Here's how those models work:

Public-defender's offices

In the six counties that support public-defender's offices, caseloads tend to be lower than in contract systems. But lawyers still battle escalating workloads and limited funding.

The advantages are obvious: The lawyers do no other work, so they develop expertise and avoid financial conflict. They get more supervision and support, and often have investigators on staff.

One disadvantage is perception. Such public-defender's offices can be seen as one more cog of government, not truly independent from prosecutors, judges and other participants in the criminal-justice system.

The Whatcom County Public Defender's Office is fairly typical. Last year, its felony attorneys handled an average of 190 cases each, well above the limit of 150 set by bar guidelines.

"We're handling it, but it's a struggle on the serious cases," says Jon Ostlund, who is head of the office. "What we're not managing is the murder cases and the really complicated cases. These things are getting delayed and delayed, because the attorneys and investigators aren't finding time to get to those."

The attorneys who handle juvenile and misdemeanor cases also carry caseloads well above standards, Ostlund says.

"Unfortunately, certainly in this office — and statewide and nationwide — that's the way it seems to go," he said. "You fund to just below the crisis level."

The Spokane County Public Defender's Office has faced similar funding struggles.

"I always felt like the bastard at the banquet table," says Richard Cease, who ran the office for more than 20 years.
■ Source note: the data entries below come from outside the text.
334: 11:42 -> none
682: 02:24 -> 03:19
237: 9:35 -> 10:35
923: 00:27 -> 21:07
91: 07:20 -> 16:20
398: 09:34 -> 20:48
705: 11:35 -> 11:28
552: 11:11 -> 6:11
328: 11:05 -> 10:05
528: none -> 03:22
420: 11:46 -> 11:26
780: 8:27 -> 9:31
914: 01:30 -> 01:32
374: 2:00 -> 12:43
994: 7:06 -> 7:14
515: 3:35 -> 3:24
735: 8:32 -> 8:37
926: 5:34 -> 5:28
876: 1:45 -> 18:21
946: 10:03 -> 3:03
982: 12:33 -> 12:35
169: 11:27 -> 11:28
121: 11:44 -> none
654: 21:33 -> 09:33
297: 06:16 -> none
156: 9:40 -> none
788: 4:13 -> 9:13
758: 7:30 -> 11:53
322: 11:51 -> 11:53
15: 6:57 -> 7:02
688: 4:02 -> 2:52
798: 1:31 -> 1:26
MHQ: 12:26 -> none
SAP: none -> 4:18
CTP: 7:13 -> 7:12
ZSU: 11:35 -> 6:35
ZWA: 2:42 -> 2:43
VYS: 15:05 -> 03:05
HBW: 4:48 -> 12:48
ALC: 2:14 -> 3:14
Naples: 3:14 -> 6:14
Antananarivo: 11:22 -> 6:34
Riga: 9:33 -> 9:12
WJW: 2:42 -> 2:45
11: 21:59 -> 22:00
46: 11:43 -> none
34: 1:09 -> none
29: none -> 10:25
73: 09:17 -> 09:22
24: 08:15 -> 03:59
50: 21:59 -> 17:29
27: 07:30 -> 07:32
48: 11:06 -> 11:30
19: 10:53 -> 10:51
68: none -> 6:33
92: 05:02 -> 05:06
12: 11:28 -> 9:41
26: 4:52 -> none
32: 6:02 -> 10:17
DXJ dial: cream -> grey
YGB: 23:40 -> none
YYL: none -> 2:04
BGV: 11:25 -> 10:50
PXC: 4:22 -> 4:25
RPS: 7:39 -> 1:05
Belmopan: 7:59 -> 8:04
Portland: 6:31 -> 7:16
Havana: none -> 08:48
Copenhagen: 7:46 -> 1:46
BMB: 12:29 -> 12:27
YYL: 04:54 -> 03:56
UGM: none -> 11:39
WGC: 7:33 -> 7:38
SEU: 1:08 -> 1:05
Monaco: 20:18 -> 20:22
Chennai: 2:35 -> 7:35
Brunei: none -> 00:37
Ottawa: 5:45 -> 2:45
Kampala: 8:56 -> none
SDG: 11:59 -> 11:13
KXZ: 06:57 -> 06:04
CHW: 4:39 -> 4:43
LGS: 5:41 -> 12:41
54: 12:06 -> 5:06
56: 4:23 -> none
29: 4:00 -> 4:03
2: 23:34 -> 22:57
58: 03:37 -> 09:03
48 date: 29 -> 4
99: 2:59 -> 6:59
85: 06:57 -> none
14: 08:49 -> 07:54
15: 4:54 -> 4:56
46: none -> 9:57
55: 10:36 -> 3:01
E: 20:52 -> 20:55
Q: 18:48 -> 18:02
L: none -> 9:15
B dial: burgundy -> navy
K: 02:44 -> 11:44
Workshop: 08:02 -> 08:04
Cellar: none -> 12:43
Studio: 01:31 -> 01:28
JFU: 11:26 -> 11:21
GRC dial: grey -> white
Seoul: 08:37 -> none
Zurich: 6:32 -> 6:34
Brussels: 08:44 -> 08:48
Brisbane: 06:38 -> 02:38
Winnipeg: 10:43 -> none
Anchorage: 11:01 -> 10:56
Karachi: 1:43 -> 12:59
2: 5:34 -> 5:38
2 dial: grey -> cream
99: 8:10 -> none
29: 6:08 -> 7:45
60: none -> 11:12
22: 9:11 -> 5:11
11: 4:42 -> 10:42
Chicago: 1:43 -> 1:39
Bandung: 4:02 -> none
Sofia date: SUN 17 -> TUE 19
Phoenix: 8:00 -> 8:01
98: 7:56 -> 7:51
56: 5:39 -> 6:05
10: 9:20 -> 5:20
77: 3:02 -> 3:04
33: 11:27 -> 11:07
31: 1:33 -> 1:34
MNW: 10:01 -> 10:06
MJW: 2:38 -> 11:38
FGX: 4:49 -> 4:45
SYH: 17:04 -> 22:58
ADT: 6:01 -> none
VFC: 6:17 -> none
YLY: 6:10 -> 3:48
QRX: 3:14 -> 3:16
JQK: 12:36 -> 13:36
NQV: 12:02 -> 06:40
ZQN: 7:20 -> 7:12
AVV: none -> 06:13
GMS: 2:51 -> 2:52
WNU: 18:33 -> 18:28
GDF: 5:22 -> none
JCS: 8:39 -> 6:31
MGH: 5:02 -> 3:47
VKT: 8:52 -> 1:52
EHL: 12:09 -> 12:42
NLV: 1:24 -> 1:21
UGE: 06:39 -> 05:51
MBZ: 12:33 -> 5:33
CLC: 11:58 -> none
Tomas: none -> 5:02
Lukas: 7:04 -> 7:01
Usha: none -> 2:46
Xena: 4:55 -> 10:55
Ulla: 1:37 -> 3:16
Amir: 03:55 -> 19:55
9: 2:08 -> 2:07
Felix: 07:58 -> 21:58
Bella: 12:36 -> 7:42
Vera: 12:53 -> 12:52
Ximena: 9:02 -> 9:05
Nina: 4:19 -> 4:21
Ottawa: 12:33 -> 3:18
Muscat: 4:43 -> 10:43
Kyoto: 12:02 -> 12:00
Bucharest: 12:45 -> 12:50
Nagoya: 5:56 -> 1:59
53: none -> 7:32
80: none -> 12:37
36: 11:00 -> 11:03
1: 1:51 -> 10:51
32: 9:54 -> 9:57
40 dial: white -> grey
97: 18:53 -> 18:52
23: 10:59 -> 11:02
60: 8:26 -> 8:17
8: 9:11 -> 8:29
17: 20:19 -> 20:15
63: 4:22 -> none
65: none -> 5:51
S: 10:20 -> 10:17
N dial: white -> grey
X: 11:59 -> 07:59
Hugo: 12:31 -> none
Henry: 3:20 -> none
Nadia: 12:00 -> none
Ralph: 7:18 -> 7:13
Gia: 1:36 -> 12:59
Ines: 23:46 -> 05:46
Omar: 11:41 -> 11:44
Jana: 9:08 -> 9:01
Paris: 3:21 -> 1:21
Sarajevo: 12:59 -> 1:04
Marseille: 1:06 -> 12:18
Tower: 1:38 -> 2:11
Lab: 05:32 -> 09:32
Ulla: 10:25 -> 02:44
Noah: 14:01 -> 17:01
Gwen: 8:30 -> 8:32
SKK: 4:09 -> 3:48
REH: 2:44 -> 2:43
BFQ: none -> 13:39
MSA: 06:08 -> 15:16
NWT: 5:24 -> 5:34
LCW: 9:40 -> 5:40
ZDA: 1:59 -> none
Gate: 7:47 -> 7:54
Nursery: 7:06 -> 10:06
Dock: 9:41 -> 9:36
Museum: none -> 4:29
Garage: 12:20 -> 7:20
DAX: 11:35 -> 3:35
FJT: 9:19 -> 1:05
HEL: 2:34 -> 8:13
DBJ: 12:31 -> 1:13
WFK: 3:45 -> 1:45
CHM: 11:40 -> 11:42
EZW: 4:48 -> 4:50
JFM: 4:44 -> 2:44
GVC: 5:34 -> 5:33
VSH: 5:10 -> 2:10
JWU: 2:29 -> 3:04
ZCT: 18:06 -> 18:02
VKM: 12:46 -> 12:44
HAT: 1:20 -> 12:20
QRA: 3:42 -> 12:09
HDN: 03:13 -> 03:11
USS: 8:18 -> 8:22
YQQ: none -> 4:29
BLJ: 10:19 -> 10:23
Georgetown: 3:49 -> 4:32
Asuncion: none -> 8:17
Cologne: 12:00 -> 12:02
A study of Pierce County's public-defender office shows that, from 1998 to 2003, the workload increased by 40 percent while full-time positions were cut by 14 percent. The results have included excessive caseloads for attorneys, and demands upon legal assistants to do work they're not trained or qualified to handle.

The study concluded that the department "is at best treading water," and has "reached a point that may shortly be defined as a crisis. ..."

Nonprofit public defense

This is a cross between county defender's offices and contract systems. King and three other counties — Snohomish, Jefferson and Clallam — pay nonprofit agencies that specialize in indigent defense. (Snohomish makes an exception in Juvenile Court, where it uses the more-straightforward contract system.)

King County, which contracts with four separate nonprofits, has been praised for its system. The Spangenberg Group, a consulting firm that has studied public defense nationwide, four years ago called King County's public-defense services "among the best of the major urban counties across the country."

The attorneys are salaried and handle only court-appointed cases.

King County puts specific caseload limits and other standards into its contracts with the agencies. Still, administrators and attorneys see room for improvement. Most notably, some of the caseload limits used by King County still exceed those recommended by bar groups.

Most Washington counties keep few, if any, caseload statistics for individual public-defense attorneys, making it hard to identify problems. King County is an exception.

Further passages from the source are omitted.